Required work: Starting at the first line of the records below, reproduce every line up to and including the line with "music, culture, news, and", but leave out all pictures.

[Stored records]
□ □ □
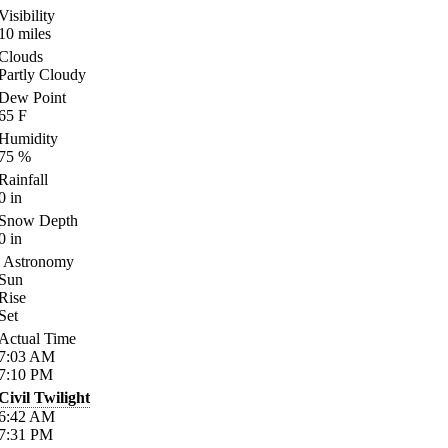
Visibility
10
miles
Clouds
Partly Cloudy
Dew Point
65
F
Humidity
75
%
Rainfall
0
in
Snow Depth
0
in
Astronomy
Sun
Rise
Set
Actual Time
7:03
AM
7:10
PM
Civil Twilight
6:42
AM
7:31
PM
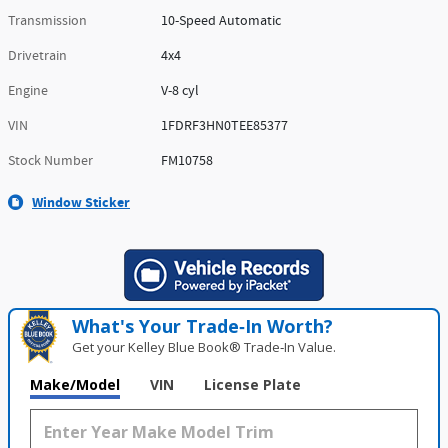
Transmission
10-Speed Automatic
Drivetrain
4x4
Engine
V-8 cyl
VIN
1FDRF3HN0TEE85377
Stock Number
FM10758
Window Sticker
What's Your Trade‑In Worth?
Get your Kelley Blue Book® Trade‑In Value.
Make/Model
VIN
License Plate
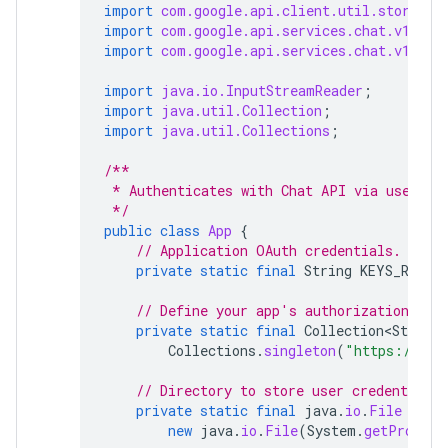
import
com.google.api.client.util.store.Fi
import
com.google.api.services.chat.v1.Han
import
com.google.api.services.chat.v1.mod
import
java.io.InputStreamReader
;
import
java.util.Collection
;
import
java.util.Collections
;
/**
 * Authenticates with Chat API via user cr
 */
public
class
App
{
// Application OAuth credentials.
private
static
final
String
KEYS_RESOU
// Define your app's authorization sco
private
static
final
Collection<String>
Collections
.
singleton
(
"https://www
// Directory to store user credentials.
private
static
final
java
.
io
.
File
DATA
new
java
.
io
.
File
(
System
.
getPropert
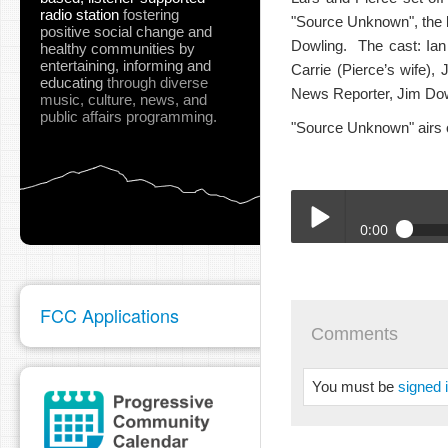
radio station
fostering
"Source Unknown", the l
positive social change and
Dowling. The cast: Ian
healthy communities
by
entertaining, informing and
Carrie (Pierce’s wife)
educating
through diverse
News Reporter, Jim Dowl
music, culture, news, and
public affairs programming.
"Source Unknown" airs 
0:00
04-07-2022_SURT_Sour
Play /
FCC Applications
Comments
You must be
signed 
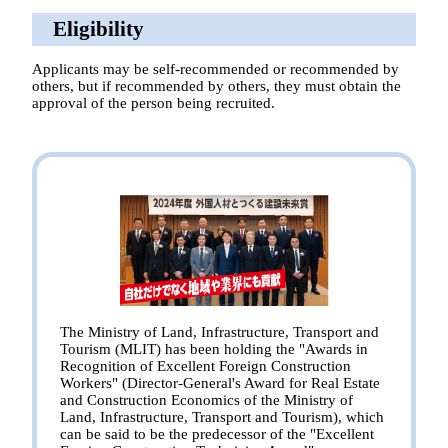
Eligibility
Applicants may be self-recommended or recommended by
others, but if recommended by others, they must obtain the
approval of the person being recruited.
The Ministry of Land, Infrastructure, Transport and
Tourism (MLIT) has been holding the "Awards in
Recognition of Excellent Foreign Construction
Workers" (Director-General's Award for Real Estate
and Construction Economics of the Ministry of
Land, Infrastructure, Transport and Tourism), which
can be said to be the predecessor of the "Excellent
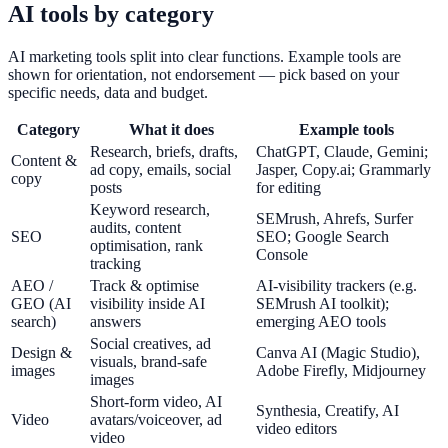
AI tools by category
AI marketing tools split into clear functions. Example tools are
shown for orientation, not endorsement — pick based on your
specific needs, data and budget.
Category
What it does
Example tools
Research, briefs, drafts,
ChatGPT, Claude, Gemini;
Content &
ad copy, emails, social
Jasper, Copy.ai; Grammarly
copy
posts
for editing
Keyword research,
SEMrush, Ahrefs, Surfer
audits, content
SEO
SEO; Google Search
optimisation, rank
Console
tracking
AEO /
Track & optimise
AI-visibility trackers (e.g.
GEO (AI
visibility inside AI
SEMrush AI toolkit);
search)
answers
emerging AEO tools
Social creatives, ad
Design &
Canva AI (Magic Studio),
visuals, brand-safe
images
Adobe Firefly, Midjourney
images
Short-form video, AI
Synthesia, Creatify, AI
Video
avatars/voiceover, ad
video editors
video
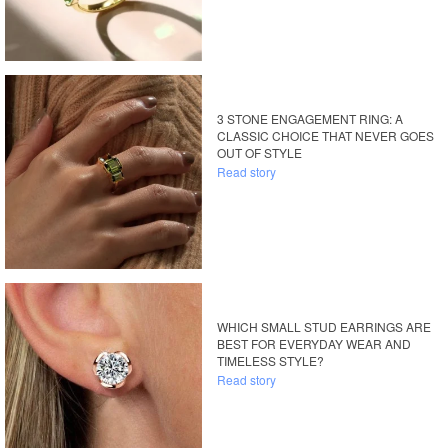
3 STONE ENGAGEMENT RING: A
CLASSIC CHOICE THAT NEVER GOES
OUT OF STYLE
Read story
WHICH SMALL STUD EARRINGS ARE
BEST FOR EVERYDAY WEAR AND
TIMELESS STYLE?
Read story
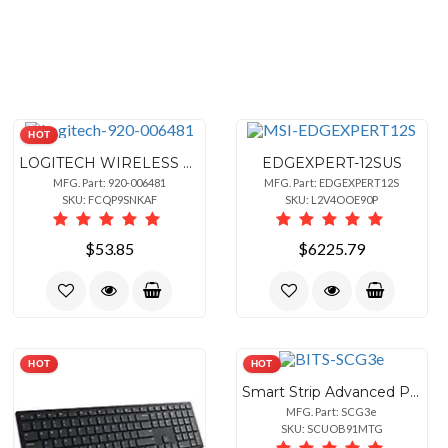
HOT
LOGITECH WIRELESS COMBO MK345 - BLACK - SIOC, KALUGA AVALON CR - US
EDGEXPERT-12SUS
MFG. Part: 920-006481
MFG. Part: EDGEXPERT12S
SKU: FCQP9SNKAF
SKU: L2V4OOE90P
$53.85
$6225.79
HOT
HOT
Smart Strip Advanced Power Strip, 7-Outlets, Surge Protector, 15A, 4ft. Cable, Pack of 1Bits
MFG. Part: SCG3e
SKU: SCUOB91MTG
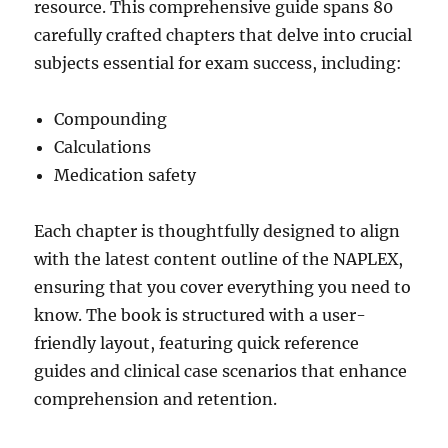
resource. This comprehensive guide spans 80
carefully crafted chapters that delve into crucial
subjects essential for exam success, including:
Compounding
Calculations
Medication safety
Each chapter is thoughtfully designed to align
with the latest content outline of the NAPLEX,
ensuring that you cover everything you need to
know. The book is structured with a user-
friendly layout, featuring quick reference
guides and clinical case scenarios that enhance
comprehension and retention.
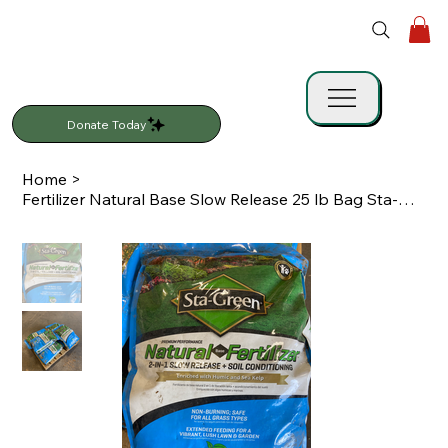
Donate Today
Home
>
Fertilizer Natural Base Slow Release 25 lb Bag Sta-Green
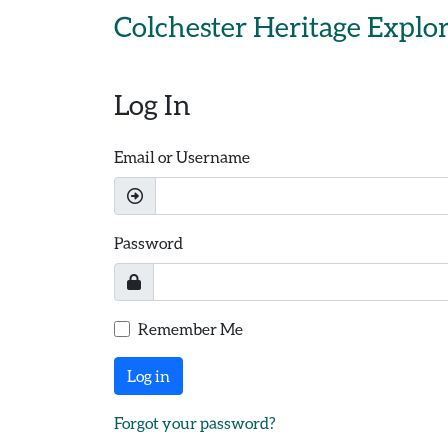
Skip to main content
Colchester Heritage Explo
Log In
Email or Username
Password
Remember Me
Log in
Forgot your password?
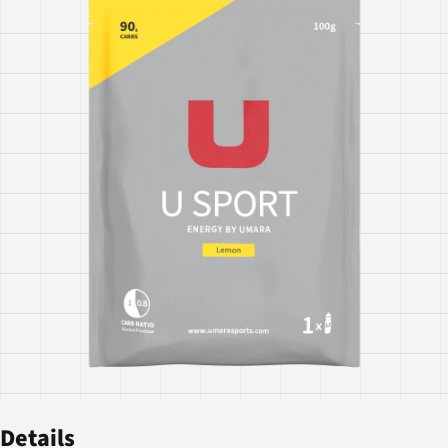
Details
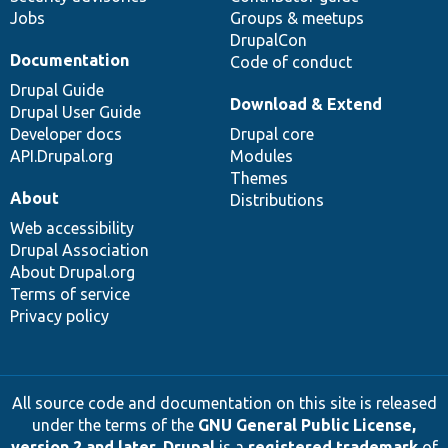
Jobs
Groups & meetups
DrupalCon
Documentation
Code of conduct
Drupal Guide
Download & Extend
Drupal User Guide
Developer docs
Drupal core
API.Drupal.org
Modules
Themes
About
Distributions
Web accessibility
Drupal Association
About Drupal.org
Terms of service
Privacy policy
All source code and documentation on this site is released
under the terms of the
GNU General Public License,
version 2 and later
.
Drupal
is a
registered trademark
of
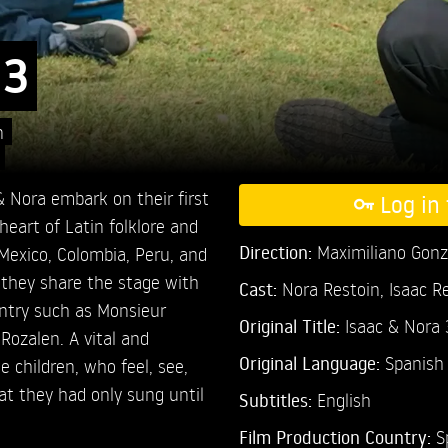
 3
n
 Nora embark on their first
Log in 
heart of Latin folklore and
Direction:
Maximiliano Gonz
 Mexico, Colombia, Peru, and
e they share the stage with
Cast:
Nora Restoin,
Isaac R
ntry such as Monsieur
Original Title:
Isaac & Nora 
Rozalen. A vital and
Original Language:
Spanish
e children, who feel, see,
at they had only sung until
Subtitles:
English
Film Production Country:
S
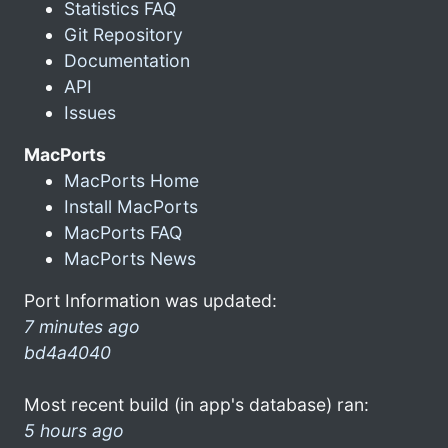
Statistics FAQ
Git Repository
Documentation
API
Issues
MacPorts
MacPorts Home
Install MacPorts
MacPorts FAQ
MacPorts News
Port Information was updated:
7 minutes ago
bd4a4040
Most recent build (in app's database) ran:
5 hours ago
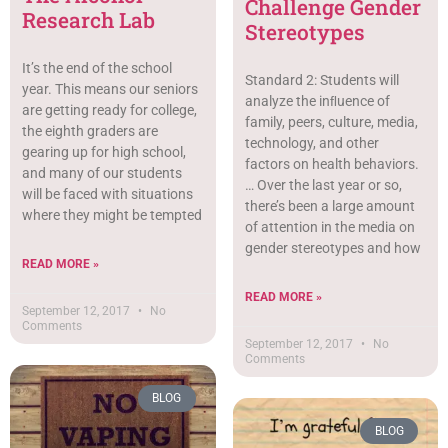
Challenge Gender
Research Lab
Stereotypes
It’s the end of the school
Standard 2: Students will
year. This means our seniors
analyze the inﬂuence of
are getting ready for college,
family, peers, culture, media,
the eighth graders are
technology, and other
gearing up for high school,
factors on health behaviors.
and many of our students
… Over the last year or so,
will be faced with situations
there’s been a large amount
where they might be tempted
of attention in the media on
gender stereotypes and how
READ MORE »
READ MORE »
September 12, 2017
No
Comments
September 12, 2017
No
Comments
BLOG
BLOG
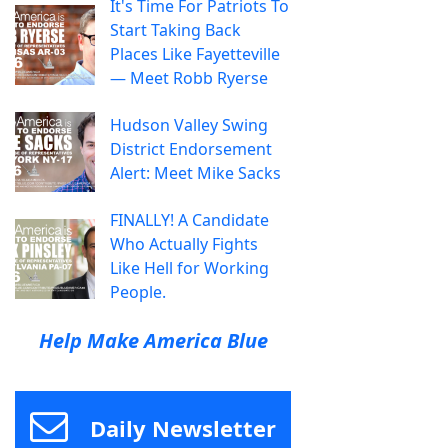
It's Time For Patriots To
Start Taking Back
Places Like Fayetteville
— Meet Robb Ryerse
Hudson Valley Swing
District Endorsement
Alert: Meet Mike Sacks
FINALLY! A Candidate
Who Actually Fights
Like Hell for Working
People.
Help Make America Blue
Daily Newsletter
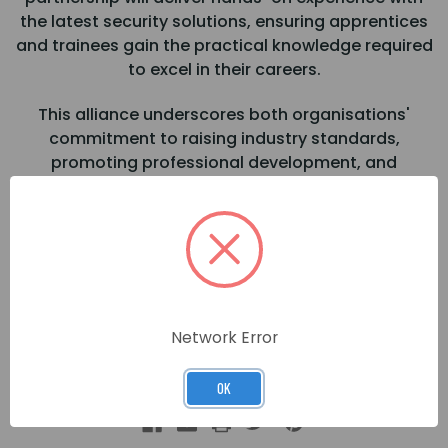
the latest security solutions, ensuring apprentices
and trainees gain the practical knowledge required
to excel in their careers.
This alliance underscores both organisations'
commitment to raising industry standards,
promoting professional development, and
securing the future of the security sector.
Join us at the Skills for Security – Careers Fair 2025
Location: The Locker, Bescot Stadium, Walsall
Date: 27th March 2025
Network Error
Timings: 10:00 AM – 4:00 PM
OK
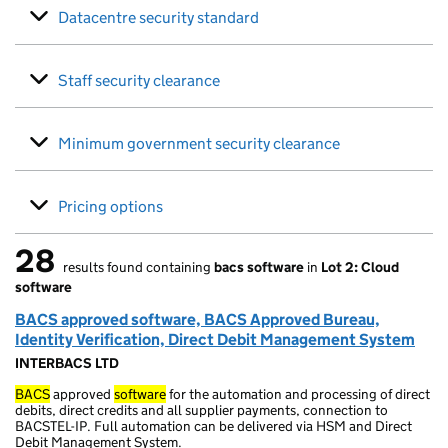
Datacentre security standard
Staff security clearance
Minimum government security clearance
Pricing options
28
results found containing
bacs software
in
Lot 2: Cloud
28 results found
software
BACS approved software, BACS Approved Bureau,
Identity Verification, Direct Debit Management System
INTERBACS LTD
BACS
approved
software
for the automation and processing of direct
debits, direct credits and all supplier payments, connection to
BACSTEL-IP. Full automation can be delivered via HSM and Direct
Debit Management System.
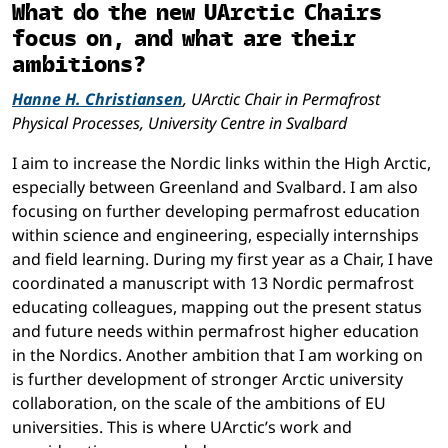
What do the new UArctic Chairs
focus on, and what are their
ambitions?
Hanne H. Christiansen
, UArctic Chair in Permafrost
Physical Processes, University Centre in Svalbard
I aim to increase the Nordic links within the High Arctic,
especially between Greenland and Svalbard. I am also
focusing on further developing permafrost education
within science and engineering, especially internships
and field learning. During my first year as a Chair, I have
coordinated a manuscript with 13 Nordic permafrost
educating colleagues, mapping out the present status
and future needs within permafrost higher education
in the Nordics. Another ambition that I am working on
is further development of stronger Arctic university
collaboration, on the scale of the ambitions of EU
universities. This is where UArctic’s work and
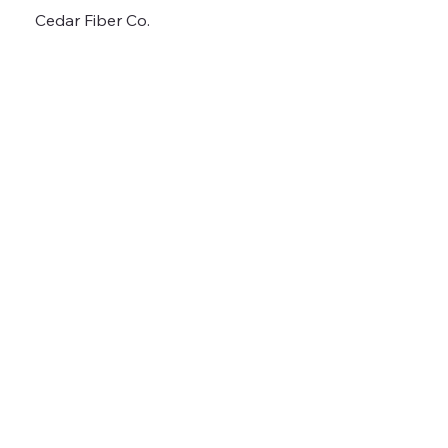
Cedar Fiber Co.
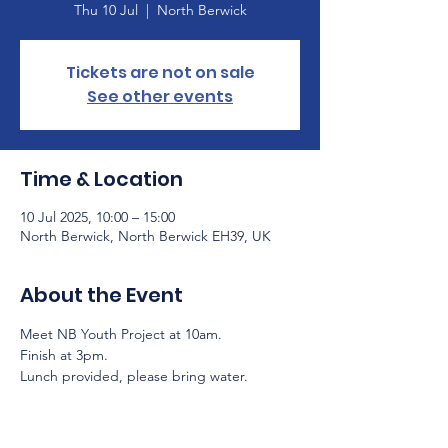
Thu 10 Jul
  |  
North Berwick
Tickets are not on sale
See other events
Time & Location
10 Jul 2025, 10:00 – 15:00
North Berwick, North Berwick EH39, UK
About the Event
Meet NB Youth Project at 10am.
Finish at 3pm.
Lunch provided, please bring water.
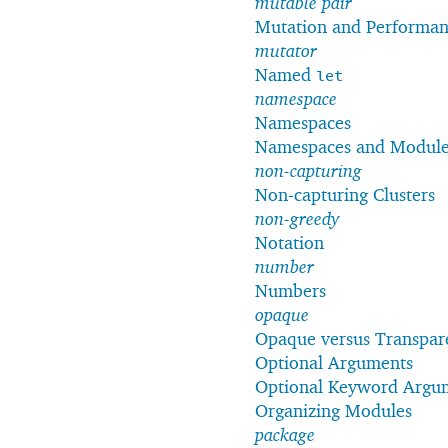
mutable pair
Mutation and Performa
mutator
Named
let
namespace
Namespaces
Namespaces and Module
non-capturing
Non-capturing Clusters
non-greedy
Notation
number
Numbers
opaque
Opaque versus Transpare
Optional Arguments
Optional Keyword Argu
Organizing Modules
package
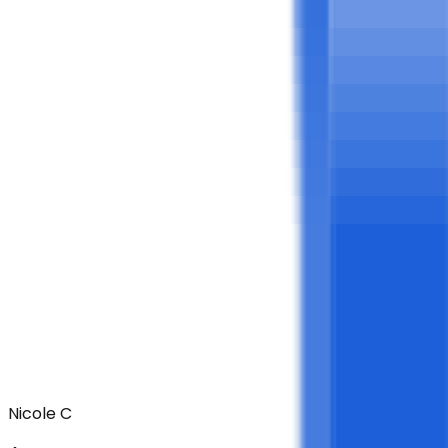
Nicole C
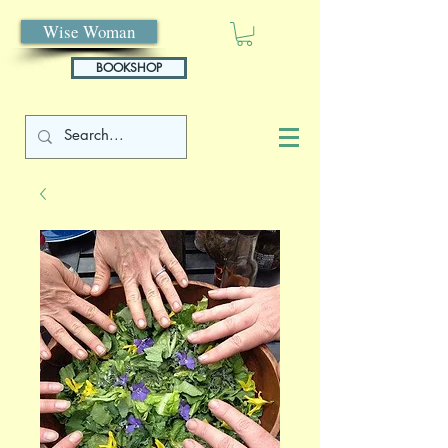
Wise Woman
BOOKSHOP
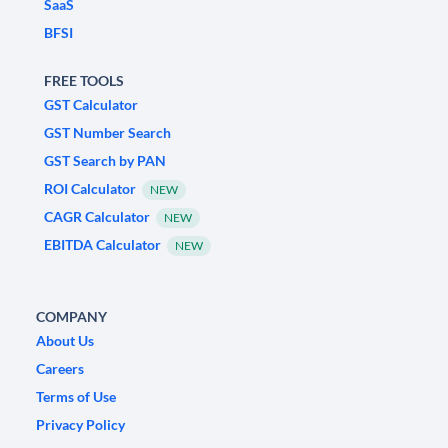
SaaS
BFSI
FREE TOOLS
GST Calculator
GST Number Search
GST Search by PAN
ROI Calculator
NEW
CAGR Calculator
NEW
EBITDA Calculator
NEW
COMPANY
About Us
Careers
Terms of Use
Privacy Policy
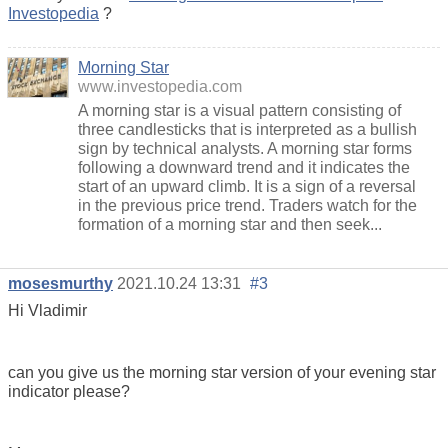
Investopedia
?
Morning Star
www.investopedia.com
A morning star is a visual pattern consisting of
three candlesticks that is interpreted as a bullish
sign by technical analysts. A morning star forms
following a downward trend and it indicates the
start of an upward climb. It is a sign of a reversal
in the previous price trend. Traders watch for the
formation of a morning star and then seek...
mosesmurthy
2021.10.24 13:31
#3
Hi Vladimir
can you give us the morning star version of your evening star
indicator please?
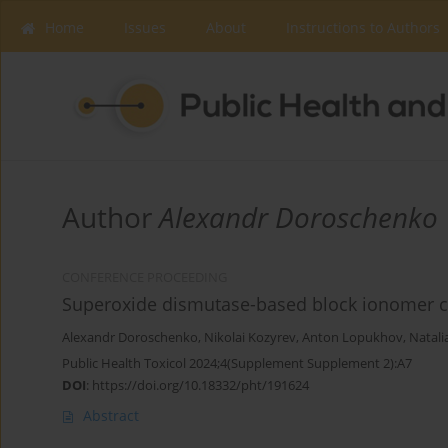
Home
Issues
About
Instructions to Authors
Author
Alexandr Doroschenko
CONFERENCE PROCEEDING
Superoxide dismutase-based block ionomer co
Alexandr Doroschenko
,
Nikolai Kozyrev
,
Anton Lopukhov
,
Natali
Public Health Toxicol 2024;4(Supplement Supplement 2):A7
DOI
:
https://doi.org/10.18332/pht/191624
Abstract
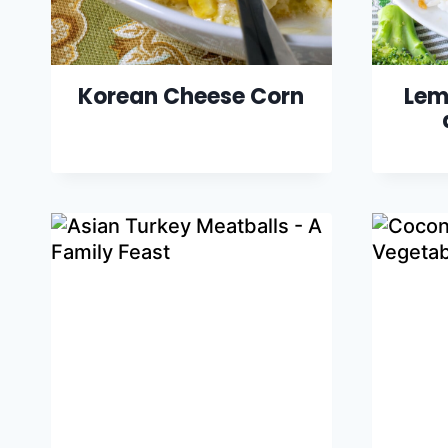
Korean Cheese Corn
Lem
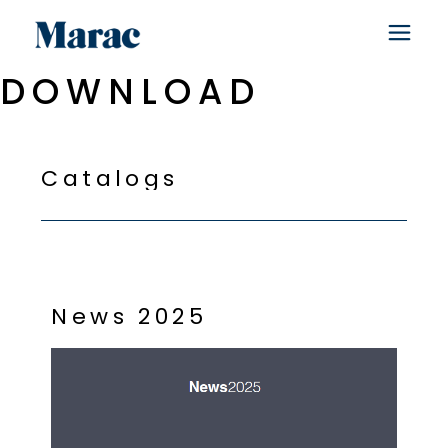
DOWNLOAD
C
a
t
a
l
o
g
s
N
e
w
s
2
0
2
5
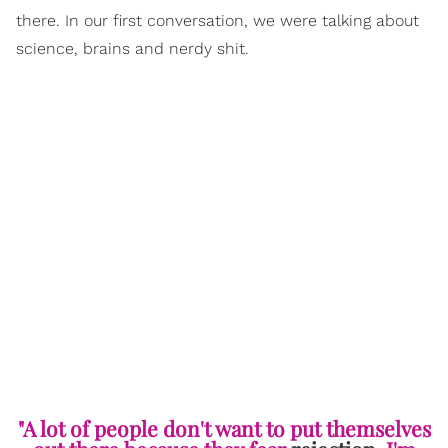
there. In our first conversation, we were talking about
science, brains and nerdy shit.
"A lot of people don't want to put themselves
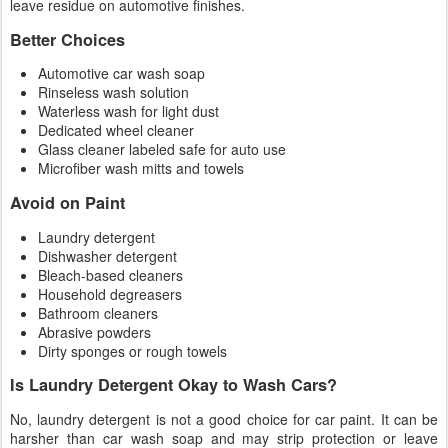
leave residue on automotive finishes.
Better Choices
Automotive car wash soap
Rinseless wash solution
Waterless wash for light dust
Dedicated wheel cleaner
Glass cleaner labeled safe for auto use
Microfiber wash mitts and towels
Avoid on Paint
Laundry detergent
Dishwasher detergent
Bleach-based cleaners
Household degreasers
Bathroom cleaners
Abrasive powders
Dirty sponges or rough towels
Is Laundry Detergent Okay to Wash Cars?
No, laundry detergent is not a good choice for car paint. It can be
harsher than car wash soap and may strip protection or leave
□ □ □
Response area:
Visibility
10
miles
Clouds
Partly Cloudy
Dew Point
65
F
Humidity
75
%
Rainfall
0
in
Snow Depth
0
in
Astronomy
Sun
Rise
Set
Actual Time
7:03
AM
7:10
PM
Civil Twilight
6:42
AM
7:31
PM
Transmission
10-Speed Automatic
Drivetrain
4x4
Engine
V-8 cyl
VIN
1FDRF3HN0TEE85377
Stock Number
FM10758
Window Sticker
What's Your Trade‑In Worth?
Get your Kelley Blue Book® Trade‑In Value.
Make/Model
VIN
License Plate
import
com.google.api.client.util.store.Fi
import
com.google.api.services.chat.v1.Han
import
com.google.api.services.chat.v1.mod
import
java.io.InputStreamReader
;
import
java.util.Collection
;
import
java.util.Collections
;
/**
 * Authenticates with Chat API via user cr
 */
public
class
App
{
// Application OAuth credentials.
private
static
final
String
KEYS_RESOU
// Define your app's authorization sco
private
static
final
Collection<String>
Collections
.
singleton
(
"https://www
// Directory to store user credentials.
private
static
final
java
.
io
.
File
DATA
new
java
.
io
.
File
(
System
.
getPropert
radio station
fostering
"Source Unknown", the l
positive social change and
Dowling. The cast: Ian
healthy communities
by
entertaining, informing and
Carrie (Pierce’s wife)
educating
through diverse
News Reporter, Jim Dowl
music, culture, news, and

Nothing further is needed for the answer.